Sometimes its not just the words that create meaning in a conversation, but the gaps in between the words, or the white spaces that can also convey meaning. Sometimes it's not just what is said, but also the manner of what is not said that conveys meaning and has value. Oddly enough, this observation about the value of the spaces between the words in human communications carries through to the Domain Name System, or DNS.
It might seem a little strange, but in the current economics of the market in registration of DNS names it appears that the set of names that are not "visible," or at least not associated with any dedicated network service point, represents a far larger set, and has a far higher total value to the DNS name registration industry, than the set of network-visible service endpoint domain names. In other words, there appears to be a larger and more valuable market for names that do not exist than for names that do. Dedicated cynics may well say that this is nothing new, and that the ongoing exercises in mapping telephone numbers into domain names (ENUM), and the work with Internationalized Domain Names (IDNs) are just expressions of the same desire on the name of the name registry business to create massive numbers of new and as-yet unregistered domain names in order to bring more value into the name registration business. I must admit that this observation is perhaps a little too cynical for my tastes, as I'd like to think that the IDN work in particular does indeed create a useful means of mapping the DNS into non-roman script environments. However, the observation still holds that in an industry that charges the same fixed annual wholesale fee for each and every registered name, then business self-interest on the part of every registry lies the encouragement of more names to register, not less. And if its possible to register names that are not associated with visible service endpoint on the Internet, then this is just fine. Whether the name exists or not as a service point, the registration fee remains the same.

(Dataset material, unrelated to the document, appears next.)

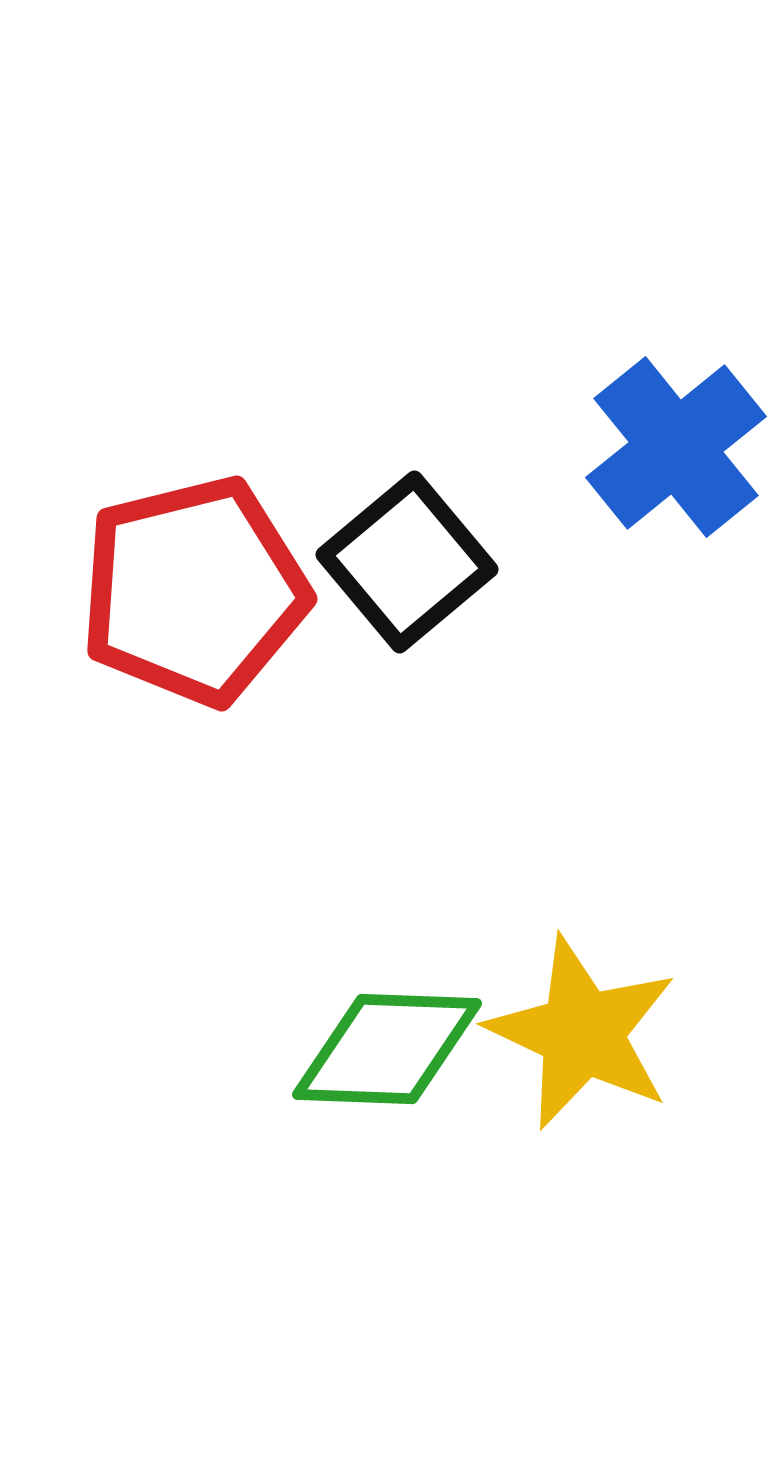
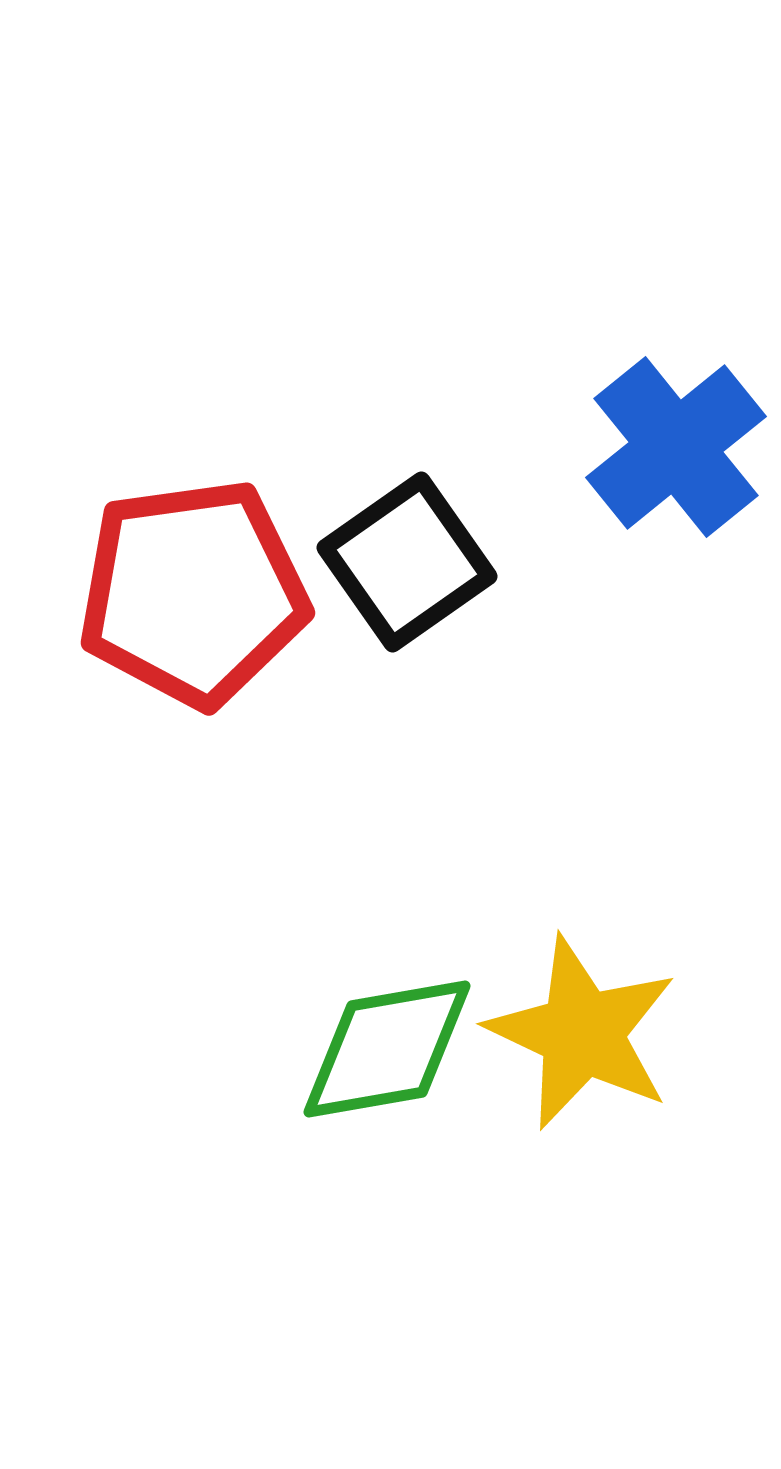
black square: rotated 5 degrees clockwise
red pentagon: moved 1 px left, 2 px down; rotated 6 degrees clockwise
green diamond: rotated 12 degrees counterclockwise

It appears that its not just the name registry business that sees value in names that don't exist. For an ISP providing DNS name resolution for its customers can be seen as an overhead and a cost burden, rather than as a revenue-generating activity. Every ISP has found that its customers expect it to operate a DNS name resolver system. Such name resolvers often become points of vulnerability for DOS attacks and similar, so its also the case that the ISP often has to spend some time, effort and of course money in setting up a DNS resolver architecture that is strongly resilient to attack. As the attacks become more virulent in terms of the imposed query load, the ISP is often forced to invest ever increasing sums in larger platforms and pay license costs for high performance DNS resolver software systems that go beyond the standard public domain DNS resolver code offerings. But ISPs are businesses, and investments in infrastructure services are like any other business investment — they should generate a financial return to the business. But making this investment in DNS resolvers generate a financial return is not easy. It's not as if the DNS is constructed with a transaction-based charging model in mind. Indeed, its quite the opposite. So it becomes a problem for the ISP. The ISP has to make continual investment in DNS infrastructure, but do so without any offset in incremental revenue. The DNS becomes in effect an off-the-top cost that plays its part in eroding the overall revenue margins for the ISP business.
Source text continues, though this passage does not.